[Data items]
*** Block opens ***
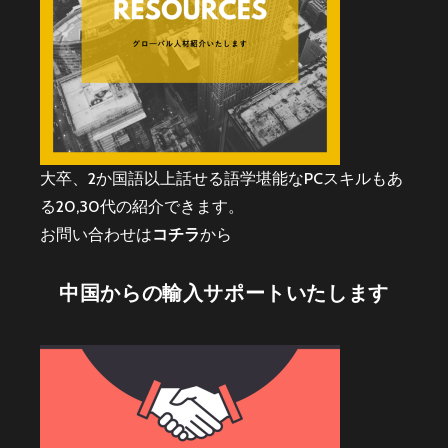
大卒、2か国語以上話せる語学堪能なPCスキルもあ
る20,30代の紹介できます。
お問い合わせは
コチラ
から
中国からの輸入サポートいたします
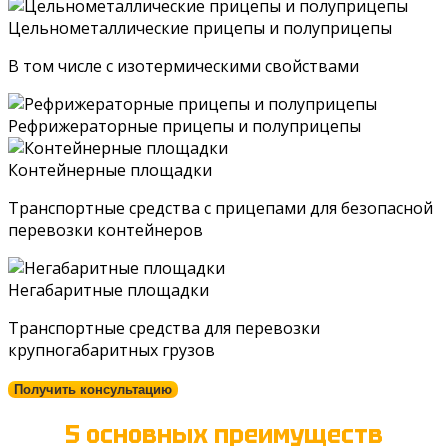
Цельно­металлические прицепы и полуприцепы
В том числе c изотермическими свойствами
Рефрижераторные прицепы и полуприцепы
Контейнерные площадки
Транспортные средства с прицепами для безопасной
перевозки контейнеров
Негабаритные площадки
Транспортные средства для перевозки
крупногабаритных грузов
Получить консультацию
5 основных преимуществ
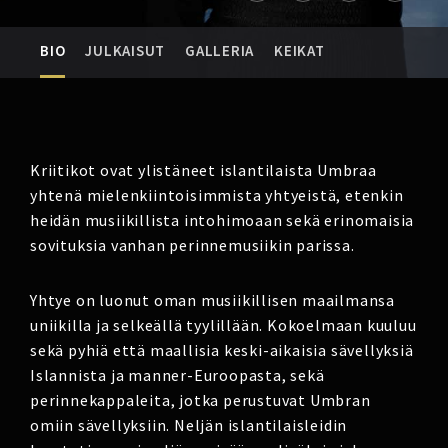
BIO
JULKAISUT
GALLERIA
KEIKAT
Kriitikot ovat ylistäneet islantilaista Umbraa
yhtenä mielenkiintoisimmista yhtyeistä, etenkin
heidän musiikillista intohimoaan sekä erinomaisia
sovituksia vanhan perinnemusiikin parissa.
Yhtye on luonut oman musiikillisen maailmansa
uniikilla ja selkeällä tyylillään. Kokoelmaan kuuluu
sekä pyhiä että maallisia keski-aikaisia sävellyksiä
Islannista ja manner-Euroopasta, sekä
perinnekappaleita, jotka perustuvat Umbran
omiin sävellyksiin.
Neljän islantilaisleidin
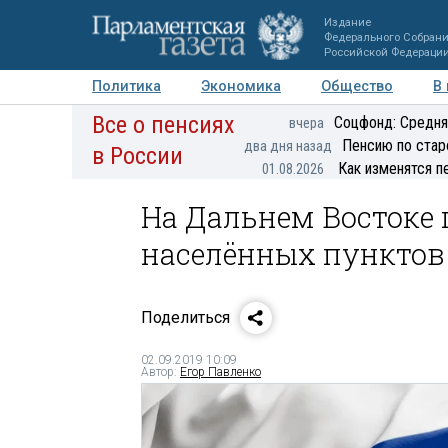
Издание
Федерального Собран
Российской Федераци
Политика
Экономика
Общество
В
Все о пенсиях
Фото
Авторы
Персоны
Мнения
Регионы
Соцфонд: Средня
вчера
Пенсию по стар
два дня назад
в России
Как изменятся п
01.08.2026
На Дальнем Востоке
населённых пунктов
Поделиться
02.09.2019 10:09
Автор:
Егор Павленко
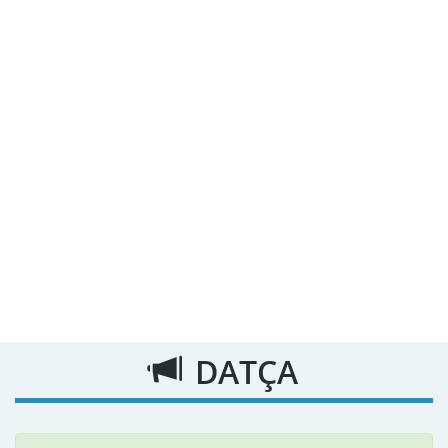
DATÇA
*** Block closes ***
_What is being asked_
Extract every line of the data exactly; pictures stay out.

_Task result_
大卒、2か国語以上話せる語学堪能なPCスキルもあ
る20,30代の紹介できます。
お問い合わせは
コチラ
から
中国からの輸入サポートいたします
Цельно­металлические прицепы и полуприцепы
В том числе c изотермическими свойствами
Рефрижераторные прицепы и полуприцепы
Контейнерные площадки
Транспортные средства с прицепами для безопасной
перевозки контейнеров
Негабаритные площадки
Транспортные средства для перевозки
крупногабаритных грузов
Получить консультацию
5 основных преимуществ
BIO
JULKAISUT
GALLERIA
KEIKAT
Kriitikot ovat ylistäneet islantilaista Umbraa
yhtenä mielenkiintoisimmista yhtyeistä, etenkin
heidän musiikillista intohimoaan sekä erinomaisia
sovituksia vanhan perinnemusiikin parissa.
Yhtye on luonut oman musiikillisen maailmansa
uniikilla ja selkeällä tyylillään. Kokoelmaan kuuluu
sekä pyhiä että maallisia keski-aikaisia sävellyksiä
Islannista ja manner-Euroopasta, sekä
perinnekappaleita, jotka perustuvat Umbran
omiin sävellyksiin.
Neljän islantilaisleidin
Издание
Федерального Собран
Российской Федераци
Политика
Экономика
Общество
В
Все о пенсиях
Фото
Авторы
Персоны
Мнения
Регионы
Соцфонд: Средня
вчера
Пенсию по стар
два дня назад
в России
Как изменятся п
01.08.2026
На Дальнем Востоке
населённых пунктов
Поделиться
02.09.2019 10:09
Автор:
Егор Павленко
DATÇA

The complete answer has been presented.